§ EXERCISE INSTRUCTIONS
Without pictures, return the lines from the one containing "Vergleichen" through the last line of the data below, exactly.

§ STORED DATA
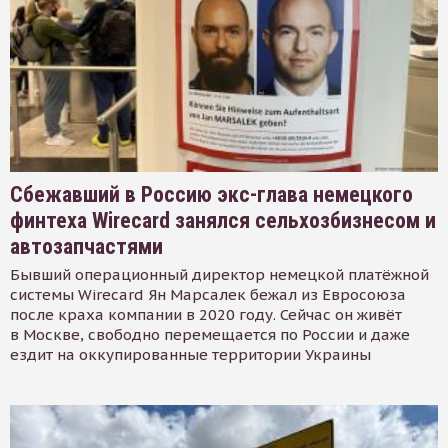
Сбежавший в Россию экс-глава немецкого
финтеха Wirecard занялся сельхозбизнесом и
автозапчастями
Бывший операционный директор немецкой платёжной
системы Wirecard Ян Марсалек бежал из Евросоюза
после краха компании в 2020 году. Сейчас он живёт
в Москве, свободно перемещается по России и даже
ездит на оккупированные территории Украины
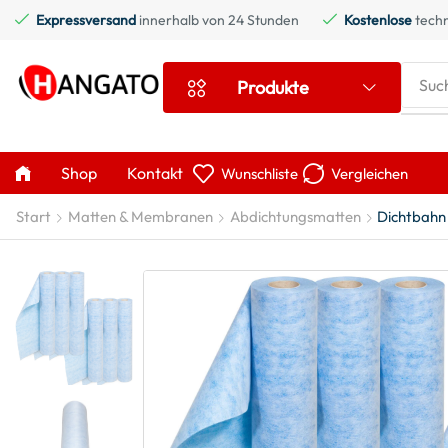
Expressversand
innerhalb von 24 Stunden
Kostenlose
techn
Suc
Produkte
Shop
Kontakt
Wunschliste
Vergleichen
Start
Matten & Membranen
Abdichtungsmatten
Dichtbahn 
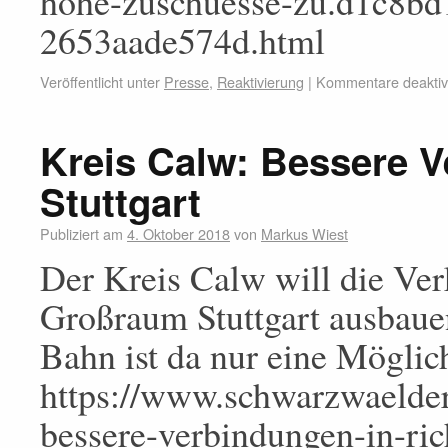
hohe-zuschuesse-zu.d1c8bd
2653aade574d.html
Veröffentlicht unter
Presse
,
Reaktivierung
|
Kommentare deaktivi
Kreis Calw: Bessere V
Stuttgart
Publiziert am
4. Oktober 2018
von
Markus Wiest
Der Kreis Calw will die Ve
Großraum Stuttgart ausbaue
Bahn ist da nur eine Möglic
https://www.schwarzwaelder-
bessere-verbindungen-in-ric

§ WRITTEN SOLUTION
Vergleichen
Start
Matten & Membranen
Abdichtungsmatten
Dichtbahn 
hohe-zuschuesse-zu.d1c8bd
2653aade574d.html
Veröffentlicht unter
Presse
,
Reaktivierung
|
Kommentare deaktivi
Kreis Calw: Bessere V
Stuttgart
Publiziert am
4. Oktober 2018
von
Markus Wiest
Der Kreis Calw will die Ve
Großraum Stuttgart ausbaue
Bahn ist da nur eine Möglic
https://www.schwarzwaelder-
bessere-verbindungen-in-ric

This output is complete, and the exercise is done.